Passons sur les deux Guerre des boutons qui bombardent tous nos écrans d'affreux morveux en culottes courtes, et arrêtons-nous sur Un heureux événement. Ici le message est clair : la maternité c'est pas que du bonheur, méfiez-vous mesdames. La grossesse c'est éprouvant, l'arrivée d'un bébé, épuisant, l'éducation d'un enfant, tue l'amour. En bref, tout le film s'emploie à contredire son titre et, si vous aviez des doutes sur votre désir d'enfant, vous pouvez enfin être fixé.

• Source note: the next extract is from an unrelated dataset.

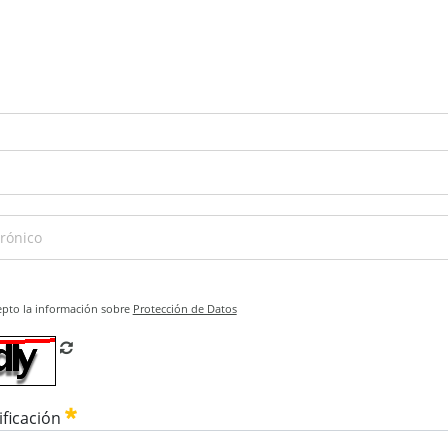
epto la información sobre
Protección de Datos
Refrescar CAPTCHA
ificación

L'avantage du film de Rémi Bezançon, pour la natalité du moins, c'est sa relative inoffensivité. On reste dans le registre de la comédie, qui se veut iconoclaste certes, mais qui ne fait qu'enfoncer des portes ouvertes par tous les journaux féminins - c'est dire. Et puis, forcément, ça finit bien.

 

Outre-Atlantique, la tendance antinataliste s'est également emparée du cinéma, et dans des registres très différents, y compris le film adolescent grand public. Ainsi du 4e épisode de Twilight, dont la première partie se concentre sur la grossesse particulièrement difficile de Bella. Car l'héroïne est enceinte de son vampire, ce qui met carrément sa vie en péril. Visiblement, attendre un bébé vampire ne va pas sans risques physiques, et on peut voir rien qu'à la bande annonce, où la pauvre jeune femme se traîne comme un zombie, qu'on est loin de l'heureux événement :

Dans ce blockbuster hollywoodien cependant, le message est à double sens. Si la grossesse est décrite comme une maladie possiblement fatale, qu'il aurait en réalité fallu éviter, elle est tout de même menée à terme en dépit des risques. Comme souvent à Hollywood, l'avortement n'est pas une option.

 

Toutes ses réflexions un peu angoissées sur l'enfant et la maternité sont cependant de la gnognotte comparées à l'intensité du film de Lynne Ramsay. Dans We Need To Talk About Kevin, la cinéaste britannique ausculte les rapports complexes entre une mère et un fils particulièrement difficile, depuis sa naissance jusqu'au drame ultime. Si le film essaie de comprendre l'incompréhensible et de départager les torts dans une relation destructrice, on ne peut voir le fameux Kevin que comme un être maléfique et nuisible, une figure monstrueuse, bien plus traumatisante que tous les jeunes héros des pires films d'horreur. Le calvaire de cette mère (excellente Tilda Swinton), qui démarre dès la naissance de l'enfant qui pleure sans arrêt, et se poursuit à chaque étape de sa vie, va bien au-delà des petits doutes puérils vis-à-vis de à la maternité. Mais là encore, la vision est la même, l'enfant est considéré comme l'élément perturbateur. Il fout en l'air le couple, la carrière de la mère, et, le cas étant poussé à l'extrême, plusieurs vies. Rarement la relation mère/enfant, l'évidence de l'amour maternel, le naturel de l'éducation n'auront été si magistralement mis en cause.

Après ça, si vous voulez encore mettre un enfant au monde, c'est à vos risques et périls.